Das Datum 20. April (4/20) Es ist ein Symbol in der Kultur. Cannabis, eine Art «Welt-Cannabis-Tag», an dem Veranstaltungen, Märsche und Debatten über seine Legalisierung und Konsum. DEA, in seinem Kreuzzug gegen die Normalisierung von Marihuana, hat beschlossen, mit dieser digitalen Strategie zum Gegenangriff überzugehen.
Diese Kampagne findet jedoch nicht im luftleeren Raum statt. soziale Netzwerke, insbesondere in Instagram y TikTok, der Inhalt, der sich auf die Cannabis war bereits Gegenstand von Zensur Dies geschah wiederholt. Mittlerweile sind nicht nur bestimmte Themen eingeschränkt, sondern junge Menschen werden auch aktiv dazu ermutigt, Inhalte dagegen zu produzieren. Cannabis, den Diskurs verstärken Prohibitionisten mit einer Strategie, die direkt aus dem Handbuch zu stammen scheint. Unternehmensmarketing.
Und die Kontroverse?
Natürlich ist die Initiative nicht unbemerkt geblieben.

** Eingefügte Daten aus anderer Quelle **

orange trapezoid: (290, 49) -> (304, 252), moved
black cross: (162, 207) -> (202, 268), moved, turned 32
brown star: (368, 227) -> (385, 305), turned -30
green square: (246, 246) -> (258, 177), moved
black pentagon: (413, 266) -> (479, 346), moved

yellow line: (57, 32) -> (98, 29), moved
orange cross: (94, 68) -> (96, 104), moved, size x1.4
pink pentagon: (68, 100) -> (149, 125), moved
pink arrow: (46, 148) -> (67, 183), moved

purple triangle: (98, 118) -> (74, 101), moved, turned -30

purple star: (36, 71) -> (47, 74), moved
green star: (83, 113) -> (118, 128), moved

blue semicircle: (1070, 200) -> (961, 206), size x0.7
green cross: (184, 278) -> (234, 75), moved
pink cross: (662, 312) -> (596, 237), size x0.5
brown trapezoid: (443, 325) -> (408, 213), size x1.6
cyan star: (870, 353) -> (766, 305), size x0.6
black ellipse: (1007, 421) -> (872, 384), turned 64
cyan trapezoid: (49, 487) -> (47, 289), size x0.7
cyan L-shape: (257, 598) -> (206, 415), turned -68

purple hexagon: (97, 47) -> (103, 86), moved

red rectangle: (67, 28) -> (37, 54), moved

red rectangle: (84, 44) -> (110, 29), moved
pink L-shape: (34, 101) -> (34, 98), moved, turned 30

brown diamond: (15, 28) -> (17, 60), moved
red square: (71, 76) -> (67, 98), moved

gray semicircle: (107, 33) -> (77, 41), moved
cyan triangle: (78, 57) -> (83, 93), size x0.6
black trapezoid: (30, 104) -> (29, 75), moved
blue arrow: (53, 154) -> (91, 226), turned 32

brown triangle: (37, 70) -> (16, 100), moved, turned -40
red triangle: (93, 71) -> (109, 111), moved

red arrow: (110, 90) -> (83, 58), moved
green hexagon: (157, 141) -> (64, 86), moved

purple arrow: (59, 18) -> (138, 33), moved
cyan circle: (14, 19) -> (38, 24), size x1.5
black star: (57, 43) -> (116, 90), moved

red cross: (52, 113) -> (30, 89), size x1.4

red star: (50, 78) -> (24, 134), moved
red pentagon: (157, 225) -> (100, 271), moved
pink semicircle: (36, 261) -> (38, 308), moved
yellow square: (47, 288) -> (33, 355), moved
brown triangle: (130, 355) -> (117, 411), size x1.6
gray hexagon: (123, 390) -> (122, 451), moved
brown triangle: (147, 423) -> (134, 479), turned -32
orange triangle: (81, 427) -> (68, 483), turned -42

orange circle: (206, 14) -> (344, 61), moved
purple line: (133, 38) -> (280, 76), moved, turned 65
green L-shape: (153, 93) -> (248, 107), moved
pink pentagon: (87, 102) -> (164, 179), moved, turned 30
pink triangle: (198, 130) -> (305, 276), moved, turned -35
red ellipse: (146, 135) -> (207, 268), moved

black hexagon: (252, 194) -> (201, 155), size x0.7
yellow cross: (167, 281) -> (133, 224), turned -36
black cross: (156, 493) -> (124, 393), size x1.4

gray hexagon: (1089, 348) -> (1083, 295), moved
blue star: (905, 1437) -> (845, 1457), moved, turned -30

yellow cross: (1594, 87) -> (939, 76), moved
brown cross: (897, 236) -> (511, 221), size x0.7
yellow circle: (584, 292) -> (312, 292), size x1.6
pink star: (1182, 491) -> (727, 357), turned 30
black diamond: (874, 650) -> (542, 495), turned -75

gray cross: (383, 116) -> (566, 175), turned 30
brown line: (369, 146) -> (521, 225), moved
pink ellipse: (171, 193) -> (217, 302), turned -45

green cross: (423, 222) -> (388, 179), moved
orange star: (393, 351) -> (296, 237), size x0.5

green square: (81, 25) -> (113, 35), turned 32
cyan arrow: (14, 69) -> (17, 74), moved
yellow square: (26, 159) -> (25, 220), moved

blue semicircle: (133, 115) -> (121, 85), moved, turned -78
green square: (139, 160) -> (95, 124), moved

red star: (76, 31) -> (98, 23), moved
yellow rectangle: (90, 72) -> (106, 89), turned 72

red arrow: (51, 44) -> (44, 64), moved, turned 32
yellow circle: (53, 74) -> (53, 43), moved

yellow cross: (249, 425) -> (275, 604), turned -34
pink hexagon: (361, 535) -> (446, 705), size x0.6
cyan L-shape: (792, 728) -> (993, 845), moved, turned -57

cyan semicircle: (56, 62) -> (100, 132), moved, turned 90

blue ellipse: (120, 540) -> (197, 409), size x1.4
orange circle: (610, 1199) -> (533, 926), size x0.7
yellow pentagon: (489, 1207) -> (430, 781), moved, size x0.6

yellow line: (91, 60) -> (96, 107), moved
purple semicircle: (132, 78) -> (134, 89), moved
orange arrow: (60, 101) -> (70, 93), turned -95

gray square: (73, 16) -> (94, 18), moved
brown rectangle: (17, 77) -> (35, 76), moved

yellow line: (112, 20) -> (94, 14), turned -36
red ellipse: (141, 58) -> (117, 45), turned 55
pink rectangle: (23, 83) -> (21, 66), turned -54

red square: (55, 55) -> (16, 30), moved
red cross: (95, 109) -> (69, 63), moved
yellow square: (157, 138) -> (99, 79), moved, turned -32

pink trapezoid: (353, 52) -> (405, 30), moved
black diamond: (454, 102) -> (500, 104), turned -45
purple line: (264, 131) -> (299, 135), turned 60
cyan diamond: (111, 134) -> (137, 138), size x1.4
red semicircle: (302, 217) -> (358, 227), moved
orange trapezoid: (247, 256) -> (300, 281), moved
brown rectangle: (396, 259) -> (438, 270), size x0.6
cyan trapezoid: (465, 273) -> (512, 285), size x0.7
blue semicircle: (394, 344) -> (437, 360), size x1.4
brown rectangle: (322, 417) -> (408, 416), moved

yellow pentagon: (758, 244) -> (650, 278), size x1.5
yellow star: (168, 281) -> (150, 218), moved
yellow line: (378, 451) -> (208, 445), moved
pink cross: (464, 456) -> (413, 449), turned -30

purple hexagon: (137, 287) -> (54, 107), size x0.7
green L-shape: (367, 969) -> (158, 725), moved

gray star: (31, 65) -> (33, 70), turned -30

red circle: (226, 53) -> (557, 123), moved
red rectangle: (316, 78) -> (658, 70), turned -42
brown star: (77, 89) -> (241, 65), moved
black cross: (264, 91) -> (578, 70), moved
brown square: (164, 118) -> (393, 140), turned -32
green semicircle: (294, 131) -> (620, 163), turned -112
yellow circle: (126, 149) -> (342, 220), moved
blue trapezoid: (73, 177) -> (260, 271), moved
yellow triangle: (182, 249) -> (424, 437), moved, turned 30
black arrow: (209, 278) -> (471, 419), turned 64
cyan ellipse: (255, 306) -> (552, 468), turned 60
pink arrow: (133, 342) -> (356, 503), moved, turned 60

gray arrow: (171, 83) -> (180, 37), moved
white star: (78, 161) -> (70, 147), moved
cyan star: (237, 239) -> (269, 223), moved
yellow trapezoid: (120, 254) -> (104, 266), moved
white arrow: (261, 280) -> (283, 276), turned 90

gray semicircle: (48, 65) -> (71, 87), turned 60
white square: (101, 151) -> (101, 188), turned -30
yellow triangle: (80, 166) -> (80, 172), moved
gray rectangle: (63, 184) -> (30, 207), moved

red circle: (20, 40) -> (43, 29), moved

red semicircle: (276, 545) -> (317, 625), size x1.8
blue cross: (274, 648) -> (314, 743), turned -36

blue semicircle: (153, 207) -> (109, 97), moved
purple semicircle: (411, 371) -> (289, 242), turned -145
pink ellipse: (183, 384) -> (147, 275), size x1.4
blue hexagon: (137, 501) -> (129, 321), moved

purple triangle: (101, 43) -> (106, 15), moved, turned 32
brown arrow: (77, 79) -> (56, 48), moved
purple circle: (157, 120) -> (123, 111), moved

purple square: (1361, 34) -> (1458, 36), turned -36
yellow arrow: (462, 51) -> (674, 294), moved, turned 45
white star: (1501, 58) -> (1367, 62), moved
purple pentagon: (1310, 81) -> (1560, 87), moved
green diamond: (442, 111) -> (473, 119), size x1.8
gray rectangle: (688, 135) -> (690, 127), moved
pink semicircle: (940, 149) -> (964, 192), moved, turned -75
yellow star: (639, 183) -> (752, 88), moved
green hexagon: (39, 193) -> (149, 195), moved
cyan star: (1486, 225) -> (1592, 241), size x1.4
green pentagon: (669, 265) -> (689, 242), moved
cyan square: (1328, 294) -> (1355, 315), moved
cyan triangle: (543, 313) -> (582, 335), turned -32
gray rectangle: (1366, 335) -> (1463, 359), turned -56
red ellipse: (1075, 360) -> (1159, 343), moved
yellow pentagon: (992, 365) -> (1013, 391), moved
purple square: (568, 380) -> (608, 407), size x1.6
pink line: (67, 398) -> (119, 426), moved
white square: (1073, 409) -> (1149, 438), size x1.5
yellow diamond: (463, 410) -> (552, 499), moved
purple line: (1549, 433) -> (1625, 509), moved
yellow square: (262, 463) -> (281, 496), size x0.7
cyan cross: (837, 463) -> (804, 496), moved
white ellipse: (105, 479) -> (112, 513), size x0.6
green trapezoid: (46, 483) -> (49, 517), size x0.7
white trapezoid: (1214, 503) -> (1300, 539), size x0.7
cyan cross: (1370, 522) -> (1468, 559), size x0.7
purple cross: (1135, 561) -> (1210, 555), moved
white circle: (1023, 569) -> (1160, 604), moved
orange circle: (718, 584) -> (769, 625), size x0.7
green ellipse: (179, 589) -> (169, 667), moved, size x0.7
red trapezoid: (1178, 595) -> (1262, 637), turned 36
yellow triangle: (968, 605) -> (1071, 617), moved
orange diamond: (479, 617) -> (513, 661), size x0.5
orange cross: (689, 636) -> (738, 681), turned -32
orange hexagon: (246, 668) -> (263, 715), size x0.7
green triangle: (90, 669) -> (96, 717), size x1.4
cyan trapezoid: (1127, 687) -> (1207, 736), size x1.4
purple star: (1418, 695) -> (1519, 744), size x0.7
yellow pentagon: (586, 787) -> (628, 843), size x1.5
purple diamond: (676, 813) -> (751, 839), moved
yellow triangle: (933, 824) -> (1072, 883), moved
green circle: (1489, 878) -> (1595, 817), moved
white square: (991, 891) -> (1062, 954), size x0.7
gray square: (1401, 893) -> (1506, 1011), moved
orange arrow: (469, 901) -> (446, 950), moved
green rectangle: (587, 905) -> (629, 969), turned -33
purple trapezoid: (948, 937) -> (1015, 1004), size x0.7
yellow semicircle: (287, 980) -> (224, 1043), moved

Aktivisten und Verteidiger der Cannabisregulierung Sie haben die Kampagne scharf kritisiert und sie als verzweifelten Versuch gesehen, die Macht zu erhalten. Panikmache in einer Ära, in der zunehmend US-Staaten. y Länder der Welt Sie regulieren die Verwendung von Cannabis.
Abgesehen von der rechtlichen Frage gibt es auch eine Debatte über die Ethik junge Menschen dafür zu bezahlen, Botschaften zu verbreiten soziale Netzwerke die möglicherweise nicht vollständig informiert oder unvoreingenommen sind. Und wenn wir der Gleichung noch hinzufügen, dass Jeff Bezos, durch Amazonas, unterstützt diese Initiative indirekt mit der Geschenkgutscheine, Die Kontroverse ist entfacht.
Einflussnahme oder Manipulation?
Die Frage ist hier nicht, ob jemand konsumieren sollte oder nicht. Cannabis, Aber inwieweit ist es legitim, junge Menschen einzusetzen? Influencer zum Formen Erzählungen in sozialen Medien mit finanziellen Anreizen. DEA Er scheint verstanden zu haben, dass die Macht von beeinflussen Es ist nicht mehr im große Medienunternehmen, aber in der Content-Ersteller. Und wenn Marken dafür bezahlen können Werbung, Warum nicht auch mit...? Regierungskampagnen?
Die Ironie besteht darin, dass viele derjenigen, die sich jetzt gegen diese Strategie aussprechen, auch die Cannabis-Aufklärung. Der Unterschied besteht darin, dass sie die Informationen haben wollen Objektiv und basierend auf wissenschaftliche Studien, nicht in einer Erzählung einseitig finanziert durch die Verbot.
Was meint ihr? Ist das eine Kampagne? legitim oder einfach ein weiterer Versuch den Diskurs kontrollieren über die Cannabis In soziale Netzwerke?